# NAME

String::Fuzzy - Python-style fuzzy string matching (fuzzywuzzy port)

# SYNOPSIS

    use String::Fuzzy qw( fuzzy_substring_ratio extract_best ratio );

    # Basic ratio with normalization (default)
    my $score = ratio( "Hello", "hello" );  # 100 (normalized)

    # Disable normalization for case-sensitive matching
    my $raw_score = ratio( "Hello", "hello", normalize => 0 );  # ~80

    # Find best match with index
    my $best = extract_best( "cat", [ "cat", "category", "dog" ], scorer => \&partial_ratio );
    print "Best: $best->[0], Score: $best->[1], Index: $best->[2]\n";

    # Get all matches sorted by score
    my $all = extract_all( "cat", [ "cat", "category", "dog" ] );
    for ( @$all ) { print "Match: $_->[0], Score: $_->[1]\n"; }

    # Practical example: Find the best vendor match with a typo
    my @vendors = qw( SendGrid Mailgun SparkPost Postmark );
    my $input = "SpakPost Invoice";
    my $best_score = 0;
    my $best_vendor;
    for my $vendor ( @vendors ) {
        my $score = fuzzy_substring_ratio( $vendor, $input );
        if( $score > $best_score ) {
            $best_score = $score;
            $best_vendor = $vendor;
        }
    }
    if( $best_score >= 85 ) {
        print "Matched '$best_vendor' with score $best_score\n";  # SparkPost, 88.89
    }

# VERSION

    v0.1.0

# DESCRIPTION

This module provides fuzzy string matching similar to Python's [fuzzywuzzy](https://github.com/seatgeek/fuzzywuzzy) [library](https://pypi.org/project/fuzzywuzzy/),
faithfully replicating its core functionality and behavior in a Perl context. It
supports multiple strategies for comparing strings with typos, extra words, or
inconsistent formatting. By default, strings are normalized (lowercased, diacritics
removed, punctuation stripped), but this can be disabled with the `normalize` option.

# FUNCTIONS

All functions accept an optional `normalize` parameter (default: 1) to toggle
string normalization.

## ratio($a, $b, %opts)

Computes Levenshtein similarity between two strings, returning a score from 0 to 100.
Returns a float for precision.

## partial\_ratio($a, $b, %opts)

Slides the shorter string over the longer one to find the best fixed-length match.
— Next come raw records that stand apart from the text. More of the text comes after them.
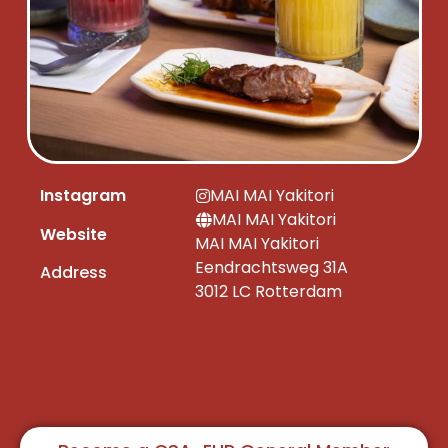
Instagram
MAI MAI Yakitori
MAI MAI Yakitori
Website
MAI MAI Yakitori
Eendrachtsweg 31A
Address
3012 LC Rotterdam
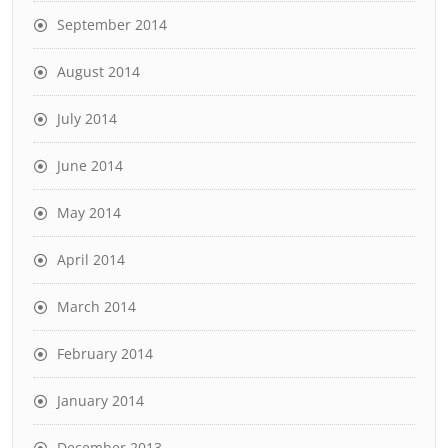
September 2014
August 2014
July 2014
June 2014
May 2014
April 2014
March 2014
February 2014
January 2014
December 2013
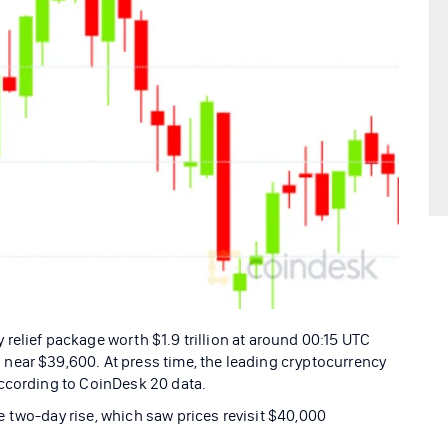
relief package worth $1.9 trillion at around 00:15 UTC
near $39,600. At press time, the leading cryptocurrency
according to CoinDesk 20 data.
 two-day rise, which saw prices revisit $40,000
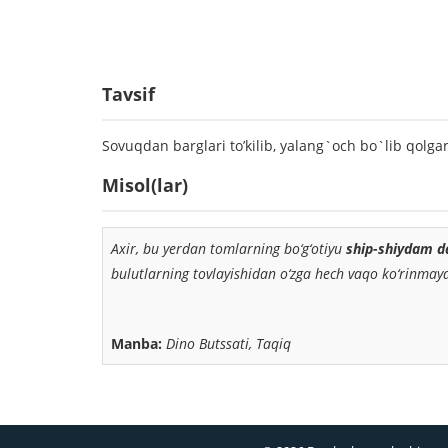
Tavsif
Sovuqdan barglari to’kilib, yalang`och bo`lib qolga
Misol(lar)
Axir, bu yerdan tomlarning bo‘g‘otiyu
ship-shiydam d
bulutlarning tovlayishidan o‘zga hech vaqo ko‘rinmayd
Manba:
Dino Butssati, Taqiq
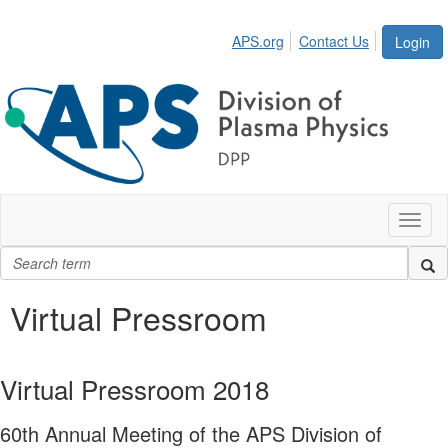
APS.org
Contact Us
Login
Toggl
naviga
Virtual Pressroom
Virtual Pressroom 2018
60th Annual Meeting of the APS Division of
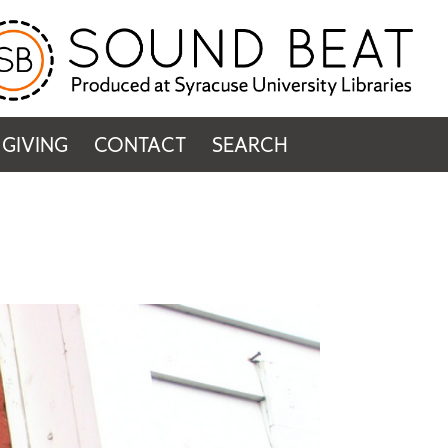
GIVING
CONTACT
SEARCH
Returns 100 if the shorter string is fully contained in the longer one.

## fuzzy\_substring\_ratio($needle, $haystack, %opts)

Searches for the best fuzzy match of `$needle` in `$haystack` across variable-length
windows. Useful for OCR noise or embedded typos.
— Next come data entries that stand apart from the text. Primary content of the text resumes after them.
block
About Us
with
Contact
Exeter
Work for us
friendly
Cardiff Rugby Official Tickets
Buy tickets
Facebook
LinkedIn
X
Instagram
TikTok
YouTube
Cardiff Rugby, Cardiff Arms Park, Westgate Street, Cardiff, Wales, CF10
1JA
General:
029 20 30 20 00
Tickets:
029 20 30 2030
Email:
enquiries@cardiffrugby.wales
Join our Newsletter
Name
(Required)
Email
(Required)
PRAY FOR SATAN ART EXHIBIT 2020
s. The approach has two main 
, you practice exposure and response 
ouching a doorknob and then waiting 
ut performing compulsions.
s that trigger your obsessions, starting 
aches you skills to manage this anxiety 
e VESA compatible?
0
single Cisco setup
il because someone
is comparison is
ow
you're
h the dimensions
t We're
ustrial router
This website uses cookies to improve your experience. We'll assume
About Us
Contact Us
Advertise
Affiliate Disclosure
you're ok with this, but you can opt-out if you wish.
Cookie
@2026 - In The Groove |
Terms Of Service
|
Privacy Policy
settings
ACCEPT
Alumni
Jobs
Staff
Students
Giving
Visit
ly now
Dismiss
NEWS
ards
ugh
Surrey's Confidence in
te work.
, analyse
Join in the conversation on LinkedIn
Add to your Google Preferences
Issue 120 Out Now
## token\_sort\_ratio($a, $b, %opts)

Ignores word order by sorting tokens before comparison.

## token\_set\_ratio($a, $b, %opts)

Focuses on common word tokens, ignoring duplicates and order.

## extract\_best($query, \\@choices, %opts)
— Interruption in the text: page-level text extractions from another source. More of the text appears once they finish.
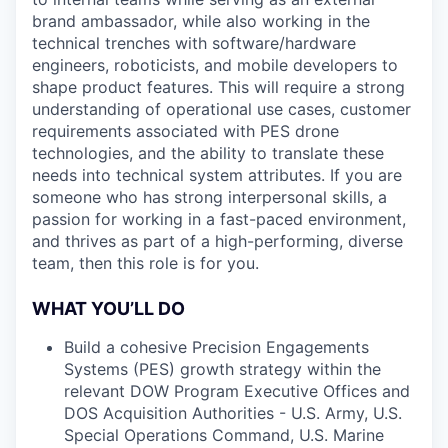
brand ambassador, while also working in the
technical trenches with software/hardware
engineers, roboticists, and mobile developers to
shape product features. This will require a strong
understanding of operational use cases, customer
requirements associated with PES drone
technologies, and the ability to translate these
needs into technical system attributes. If you are
someone who has strong interpersonal skills, a
passion for working in a fast-paced environment,
and thrives as part of a high-performing, diverse
team, then this role is for you.
WHAT YOU’LL DO
Build a cohesive Precision Engagements
Systems (PES) growth strategy within the
relevant DOW Program Executive Offices and
DOS Acquisition Authorities - U.S. Army, U.S.
Special Operations Command, U.S. Marine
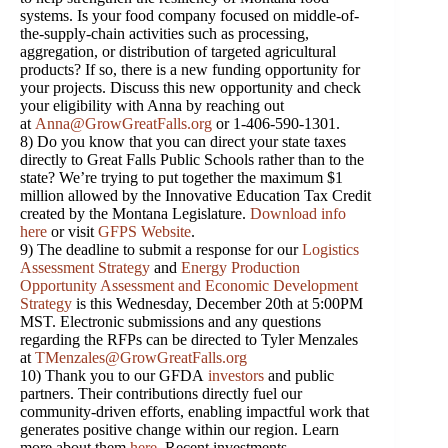
systems. Is your food company focused on middle-of-
the-supply-chain activities such as processing,
aggregation, or distribution of targeted agricultural
products? If so, there is a new funding opportunity for
your projects. Discuss this new opportunity and check
your eligibility with Anna by reaching out
at
Anna@GrowGreatFalls.org
or 1-406-590-1301.
8) Do you know that you can direct your state taxes
directly to Great Falls Public Schools rather than to the
state? We’re trying to put together the maximum $1
million allowed by the Innovative Education Tax Credit
created by the Montana Legislature.
Download info
here
or visit
GFPS Website
.
9) The deadline to submit a response for our
Logistics
Assessment Strategy
and
Energy Production
Opportunity Assessment and Economic Development
Strategy
is this Wednesday, December 20th at 5:00PM
MST. Electronic submissions and any questions
regarding the RFPs can be directed to Tyler Menzales
at
TMenzales@GrowGreatFalls.org
10) Thank you to our GFDA
investors
and public
partners. Their contributions directly fuel our
community-driven efforts, enabling impactful work that
generates positive change within our region. Learn
more about them
here
. Recent investments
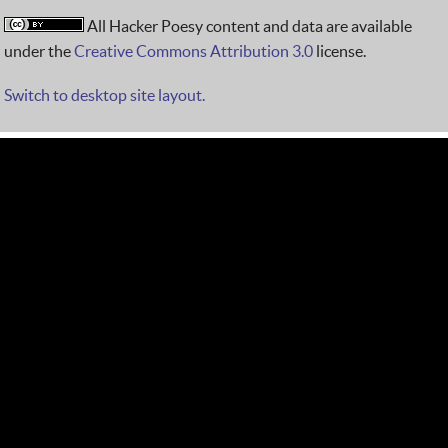
All Hacker Poesy content and data are available
under the
Creative Commons Attribution 3.0
license.
Switch to desktop site layout.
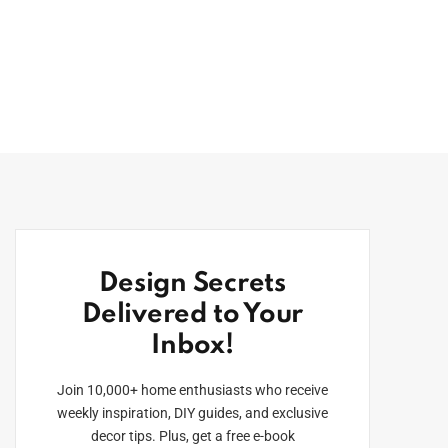
Design Secrets
Delivered to Your
Inbox!
Join 10,000+ home enthusiasts who receive
weekly inspiration, DIY guides, and exclusive
decor tips. Plus, get a free e-book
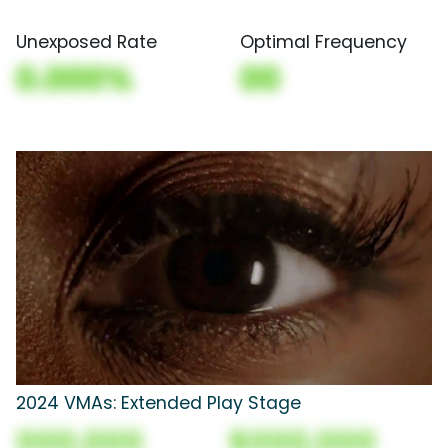
Unexposed Rate
Optimal Frequency
0.000%
00
2024 VMAs: Extended Play Stage
000,000
$000,000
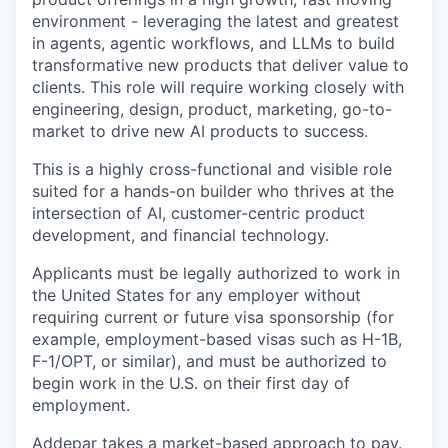
environment - leveraging the latest and greatest
in agents, agentic workflows, and LLMs to build
transformative new products that deliver value to
clients. This role will require working closely with
engineering, design, product, marketing, go-to-
market to drive new AI products to success.
This is a highly cross-functional and visible role
suited for a hands-on builder who thrives at the
intersection of AI, customer-centric product
development, and financial technology.
Applicants must be legally authorized to work in
the United States for any employer without
requiring current or future visa sponsorship (for
example, employment-based visas such as
H-1B
,
F-1
/OPT, or similar), and must be authorized to
begin work in the U.S. on their first day of
employment.
Addepar takes a market-based approach to pay.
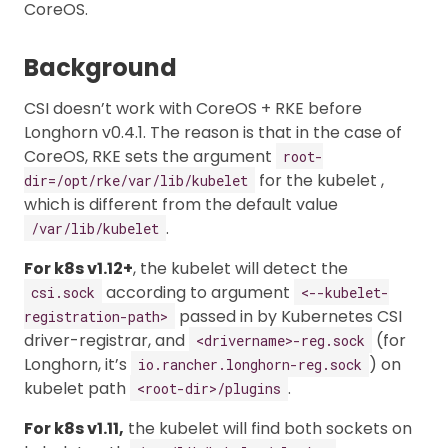
CoreOS.
Background
CSI doesn’t work with CoreOS + RKE before
Longhorn v0.4.1. The reason is that in the case of
CoreOS, RKE sets the argument
root-
for the kubelet ,
dir=/opt/rke/var/lib/kubelet
which is different from the default value
.
/var/lib/kubelet
For k8s v1.12+
, the kubelet will detect the
according to argument
csi.sock
<--kubelet-
passed in by Kubernetes CSI
registration-path>
driver-registrar, and
(for
<drivername>-reg.sock
Longhorn, it’s
) on
io.rancher.longhorn-reg.sock
kubelet path
.
<root-dir>/plugins
For k8s v1.11,
the kubelet will find both sockets on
Returns the best match as `[$string, $score, $index]`. Accepts `scorer` (default: `\&ratio`)
and `limit` (default: 1) for top-N results.

## extract\_all($query, \\@choices, %opts)

Returns all matches as `[[string, score], ...]`, sorted by score descending.

Accepts `scorer` (default: `\&ratio`).

# AUTHOR

Albert (ChatGPT) from OpenAI, with enhancements by Grok 3 from xAI.

Supported by Jacques Deguest <`jack@deguest.jp`>.

# SEE ALSO

[Text::Approx](https://metacpan.org/pod/Text%3A%3AApprox), [Text::Levenshtein::XS](https://metacpan.org/pod/Text%3A%3ALevenshtein%3A%3AXS), [Text::Fuzzy](https://metacpan.org/pod/Text%3A%3AFuzzy),
[String::Approx](https://metacpan.org/pod/String%3A%3AApprox), [Text::Levenshtein::Damerau](https://metacpan.org/pod/Text%3A%3ALevenshtein%3A%3ADamerau)

# LICENSE

This library is free software; you can redistribute it and/or modify it
under the same terms as Perl itself.